Patience can be defined as the ability to bear pain or trials calmly while enduring waiting or delay. The patient person is not hasty or impetuous, but is persevering and steadfast, despite difficulties or adversity. As a virtue, patience is closely related to and rooted in the virtue of hope, because it implies long-suffering endurance and steadfastness. How many times have we all said, "my hope is...” well, that hope we speak about, actually takes patience.

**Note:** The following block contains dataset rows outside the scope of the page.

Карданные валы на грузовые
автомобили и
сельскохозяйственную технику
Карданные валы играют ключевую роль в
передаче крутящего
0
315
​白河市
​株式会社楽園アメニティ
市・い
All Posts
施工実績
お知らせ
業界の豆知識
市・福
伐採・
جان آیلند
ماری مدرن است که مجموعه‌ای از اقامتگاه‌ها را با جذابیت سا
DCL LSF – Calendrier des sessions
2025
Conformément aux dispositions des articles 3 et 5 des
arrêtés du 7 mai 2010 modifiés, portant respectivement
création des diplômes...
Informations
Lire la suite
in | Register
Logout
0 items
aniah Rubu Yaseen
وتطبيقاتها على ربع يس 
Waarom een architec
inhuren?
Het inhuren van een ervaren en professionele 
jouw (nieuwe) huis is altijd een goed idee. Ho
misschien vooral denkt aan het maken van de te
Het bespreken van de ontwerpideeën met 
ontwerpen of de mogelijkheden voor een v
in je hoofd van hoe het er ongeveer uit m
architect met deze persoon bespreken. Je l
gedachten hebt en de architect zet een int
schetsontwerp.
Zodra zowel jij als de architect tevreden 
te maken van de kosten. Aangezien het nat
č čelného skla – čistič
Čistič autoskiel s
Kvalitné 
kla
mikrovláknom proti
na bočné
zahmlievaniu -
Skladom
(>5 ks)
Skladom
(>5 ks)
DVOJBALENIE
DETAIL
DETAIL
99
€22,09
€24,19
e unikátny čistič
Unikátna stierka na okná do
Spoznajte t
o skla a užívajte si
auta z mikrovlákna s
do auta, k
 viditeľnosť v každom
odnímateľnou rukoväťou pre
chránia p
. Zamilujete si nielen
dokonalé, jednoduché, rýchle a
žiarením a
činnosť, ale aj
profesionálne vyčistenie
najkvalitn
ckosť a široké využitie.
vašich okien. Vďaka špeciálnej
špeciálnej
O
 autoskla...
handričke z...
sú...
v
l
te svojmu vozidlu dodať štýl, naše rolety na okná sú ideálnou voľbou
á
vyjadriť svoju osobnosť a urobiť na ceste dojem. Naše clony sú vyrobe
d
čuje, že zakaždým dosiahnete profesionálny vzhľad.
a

Patience is also closely connected to the virtue of courage as it is bravely enduring, long-suffering and steadfast for the sake of a resultant positive or good ending. This would apply to not only most of our business lives, but our personal lives as well; this is especially true for caregivers. Many imagine patience to be the trait of someone who is a passive person, but it often manifests itself in an active spirit of resistance, not simply passive endurance. Look at Gandhi or Martin Luther King, for example, no one can say they had passive personalities. So, patience can also be considered a social virtue, because it has much to do with our
thoughts, words and actions toward our fellow man, particularly during trials or adversity.

In the ancient world, as another example, the Jewish community saw patience as one of the universal attributes of one who was just and loving. In fact, God even first described himself to Moses on Mt. Sinai with the Hebrew words "erek appayim," which means, "slow to anger; patient." (EX 34:6) This description of the patient nature of God is repeated a total of 10 times throughout the Old Testament. And remember the Hebrew biblical figure, Job; he was also a classic model of patience. This virtue, along with Job's faith and hope in God, ultimately brought a providential outcome for him. In the New Testament, Jesus became righteously angry at times, he was the perfect gospel model of patience in his love, long-suffering, steadfastness, and endurance to the end. Later on, in Paul's New Testament letters, patience became the fruit of the spirit of love. Paul wrote, "The fruit of the spirit is love, joy, peace, patience, etc." (GAL 5:22) So, we are told that, "Love is patient." (1 COR 13). The busy routine of care giving exemplifies love; even when patience seems far away.

It's interesting that in the New Testament, the Greek word for patience is
"makrothumia," which is a combination of two words: makro, which means long and thumia, which means temper. So, the word for patience is rendered as "long-tempered." Long-tempered people are hard to come across today. All of us know people we've met who are short tempered; but long-tempered people are able to absorb life's trials and annoyances without exploding in anger and losing their tempers. How many of these people do we meet each day?

The vice of impatience has its root in selfish-pride. It was the great writer, C.S. Lewis, who said, "Pride is a vice which everyone in the world loathes when they see it in someone else. The more we have it ourselves, the more we dislike it in others." It's so hard for all of us to muster the patience just to put up with certain people, isn't it? More often than not, that impatience will ultimately work to our disadvantage.

Finally, what is perfect is unchangeable, and we are all imperfect people and all need to change some things about ourselves. There is also a close connection between patience and humility. Humble self-estimation enables us to see who we really are and what about us needs changing. One of the greatest tests of anyone's patience then, is to bear patiently with our own faults, failings, and imperfections. If, on the other hand, you are of the opinion that you are already a perfect person, well then, you might want to get a second opinion. And I might suggest that you probably should ask the youngest member of your family. You'll definitely get an honest answer.